Although he didn't say so, Rumsfeld seemed to be focused on a disputed Washington Post report that put the death toll from sectarian violence at about 1,300 when many other media outlets were reporting numbers in the 300-400 range. "Interestingly, all of the exaggerations seem to be on one side," Rumsfeld said at a news conference. "It isn't as though there simply have been a series of random errors on both sides of issues. On the contrary, the steady stream of errors all seem to be of a nature to inflame the situation and to give heart to the terrorists and to discourage those who hope for success in Iraq."
Rumsfeld is a fine one to talk about media errors and exaggerations. It was Rumsfeld, after all, who said unequivocally before the war that Saddam Hussein "possesses chemical and biological weapons." It was Rumsfeld who said that "we know" where those weapons are. And it was Rumsfeld who told anyone who'd listen that the war would probably take no more than a matter of months. None of that stopped Rumsfeld from throwing stones today, nor did his admitted lack of proof for any link between the U.S. media and al-Qaida.
"We do know, of course, that al-Qaida has media committees. We do know that they teach people exactly how to try to manipulate the media. They do this regularly. We see the intelligence that reports on their meetings. Now I can't take a string and tie it to a news report and then trace it back to an al-Qaida media committee meeting. I'm not able to do that at all."

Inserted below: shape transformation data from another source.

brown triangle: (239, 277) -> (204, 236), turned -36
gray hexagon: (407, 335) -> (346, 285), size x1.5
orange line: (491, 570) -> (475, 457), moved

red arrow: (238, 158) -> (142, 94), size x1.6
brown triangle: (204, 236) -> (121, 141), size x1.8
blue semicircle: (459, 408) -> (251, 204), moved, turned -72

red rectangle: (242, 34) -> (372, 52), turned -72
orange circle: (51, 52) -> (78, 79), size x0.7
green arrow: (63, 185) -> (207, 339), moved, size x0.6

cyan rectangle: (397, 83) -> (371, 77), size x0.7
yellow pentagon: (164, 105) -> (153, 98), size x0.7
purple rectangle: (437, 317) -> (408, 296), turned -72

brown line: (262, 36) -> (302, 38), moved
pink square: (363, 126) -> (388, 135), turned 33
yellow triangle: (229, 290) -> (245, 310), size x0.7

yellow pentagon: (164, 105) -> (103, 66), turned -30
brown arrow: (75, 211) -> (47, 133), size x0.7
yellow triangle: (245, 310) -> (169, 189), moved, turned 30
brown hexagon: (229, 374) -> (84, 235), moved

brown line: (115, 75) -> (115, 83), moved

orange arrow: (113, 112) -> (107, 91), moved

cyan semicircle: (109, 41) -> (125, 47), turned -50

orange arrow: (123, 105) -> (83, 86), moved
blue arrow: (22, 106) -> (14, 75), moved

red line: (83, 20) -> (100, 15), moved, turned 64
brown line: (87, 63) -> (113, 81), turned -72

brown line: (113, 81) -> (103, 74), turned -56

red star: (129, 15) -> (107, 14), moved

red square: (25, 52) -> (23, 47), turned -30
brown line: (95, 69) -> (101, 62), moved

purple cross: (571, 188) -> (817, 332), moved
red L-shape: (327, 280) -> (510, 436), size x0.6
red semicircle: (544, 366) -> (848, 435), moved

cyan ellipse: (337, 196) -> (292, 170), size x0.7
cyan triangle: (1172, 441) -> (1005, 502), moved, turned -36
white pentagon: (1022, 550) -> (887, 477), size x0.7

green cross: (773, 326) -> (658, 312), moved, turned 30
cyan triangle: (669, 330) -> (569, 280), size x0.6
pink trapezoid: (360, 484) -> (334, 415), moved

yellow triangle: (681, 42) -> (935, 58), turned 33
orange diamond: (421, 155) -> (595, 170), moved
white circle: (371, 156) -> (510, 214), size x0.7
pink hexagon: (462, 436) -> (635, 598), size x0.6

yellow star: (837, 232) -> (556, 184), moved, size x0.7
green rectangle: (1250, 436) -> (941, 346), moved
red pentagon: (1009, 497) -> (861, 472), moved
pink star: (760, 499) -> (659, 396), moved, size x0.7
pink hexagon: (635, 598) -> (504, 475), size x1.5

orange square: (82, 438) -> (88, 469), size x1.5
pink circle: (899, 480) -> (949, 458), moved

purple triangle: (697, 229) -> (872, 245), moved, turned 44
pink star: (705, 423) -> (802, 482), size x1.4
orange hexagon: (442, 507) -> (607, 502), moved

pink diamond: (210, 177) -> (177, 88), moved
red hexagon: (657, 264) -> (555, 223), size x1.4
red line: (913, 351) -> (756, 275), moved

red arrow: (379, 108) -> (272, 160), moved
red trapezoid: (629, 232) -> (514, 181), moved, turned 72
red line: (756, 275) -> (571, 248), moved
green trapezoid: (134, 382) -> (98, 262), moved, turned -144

However, he said, "we do know that their goal is to try to break the will; that they consider the center of gravity of this -- not to be in Iraq, because they know they can't win a battle out there; they consider it to be in Washington, D.C., and in London and in the capitals of the Western world."
But if bad news from Iraq comes only from al-Qaida influence and infiltration, perhaps Rumsfeld and his colleagues in the Bush administration ought to be taking a hard look at some of their own, starting with the U.S. ambassador to Iraq. In contrast to the sunny assessment of Iraq Rumsfeld offered today, Zalmay Khalilzad -- he works for the president, not for the press -- tells the Los Angeles Times that Iraq is "really vulnerable" to civil war if there is another attack like last month's bombing of the Askiriya shrine in Samarra. By invading Iraq, Khalilzad says, the United States has "opened the Pandora's box" of sectarian strife in Iraq.